Monday, May 5, 2014

It's Gotta Be the Shoes

One singular piece of news from week one. To quote Spike Lee's Mars Blackmon character:

It's gotta be the shoes.

In '01 to '03, I had increasing problems with my knees and lower legs. Tried various things, but what seemed to work best was to get out of high-heeled running shoes and into racing flats and other "low-drop" shoes. Over the next several years I ran a few thousand miles in these shoes; set all my PRs and had no injuries (other than a tibia stress fracture that I didn't even know I had until an Xray for my severed ACL showed the healed bone scar. And, oh BTW...I ruptured the ACL in my right knee in 2008. No surgery then or now. It seems to work OK.).

I developed a very good mid-foot strike. I don't over-pronate and these flat shoes felt and performed great for me.

I became a strong devotee of the minimalist running movement. High-heeled, badly designed running shoes were hurting more people than helping. But then my plantar fasciitis hit in the fall of '08 (just prior to the ACL rupture), and I adopted the standard cure of the minimalist crowd: Go even more minimal.

And this is the downfall of many a "movement." If it isn't working for you, it's not because it doesn't work. Because it works *by definition.* If it's not working for you, it's because you're doing it wrong. You need to do it more, and better.

Accepting this "wisdom" (despite routinely rejecting it in other parts of life), I got even flatter shoes, with even less cushioning. I went all the way to running in thin sheets of plastic tied up my ankle like a primitive sandal. Nothing helped, so I gave up and quit running.

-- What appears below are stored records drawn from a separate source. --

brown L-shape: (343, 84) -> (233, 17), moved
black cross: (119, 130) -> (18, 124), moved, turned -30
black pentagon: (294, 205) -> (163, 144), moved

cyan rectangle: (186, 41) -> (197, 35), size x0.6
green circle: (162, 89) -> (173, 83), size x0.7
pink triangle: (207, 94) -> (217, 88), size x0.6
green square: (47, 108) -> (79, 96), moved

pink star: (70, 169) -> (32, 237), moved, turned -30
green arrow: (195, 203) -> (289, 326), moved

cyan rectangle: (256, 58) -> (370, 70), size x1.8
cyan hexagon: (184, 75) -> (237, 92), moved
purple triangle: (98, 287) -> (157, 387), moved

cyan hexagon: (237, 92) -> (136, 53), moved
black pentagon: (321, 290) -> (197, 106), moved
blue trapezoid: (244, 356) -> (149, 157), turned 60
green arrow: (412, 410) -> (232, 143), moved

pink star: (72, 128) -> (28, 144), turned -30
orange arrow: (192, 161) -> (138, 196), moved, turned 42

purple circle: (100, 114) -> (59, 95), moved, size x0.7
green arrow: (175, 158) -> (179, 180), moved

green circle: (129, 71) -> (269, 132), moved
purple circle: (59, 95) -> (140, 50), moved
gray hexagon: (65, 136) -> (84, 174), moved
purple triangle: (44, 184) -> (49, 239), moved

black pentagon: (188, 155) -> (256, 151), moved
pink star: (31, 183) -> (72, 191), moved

Vowing to give it one more try, decided to take a radical approach and try the Hoka shoes. While still made with minimal heel-toe drop, they have HUGE cushioning. Particularly in the forefoot.

There is a certain ridiculousness to these shoes. The look funny, they feel funny. But, damn. They work. I went from zero to a 24-mile week with no leg pain, foot pain or other issues. I got tired, sure. I haven't run more than a dozen times in 5 years! But think about it...no running for 5 years and I easily clocked a 90-minute run on Sunday. Nice and slow, of course. But I got it done with nothing more than routine upper leg fatigue.

I swung my legs out of bed this morning expecting the familiar stab of heel pain from the PF. But...nothing.

The only downside now is that I need to resist the urge to increase mileage too quickly. I'll do another week just like last week, and then push the durations out from there. I plan to run 3 times per week, but those will be two 90-minute runs and 120+ on Sundays. Yes, I know the advantages of more frequency. But this is what I can schedule, so I will make best use of what I can schedule.

For me, the key to long-course triathlon running is long-run stamina. I've done best when putting more miles into fewer runs. "Real" run training is different, as is triathlon running for the fast folks that are winning age groups. They are trying to get fast; I am trying to hold a steady pace and not walk. Only when an athlete has the run conditioning to "not walk" should they worry about more pace.

I'll write more about this later from the perspective of the Daniels VDOT tables.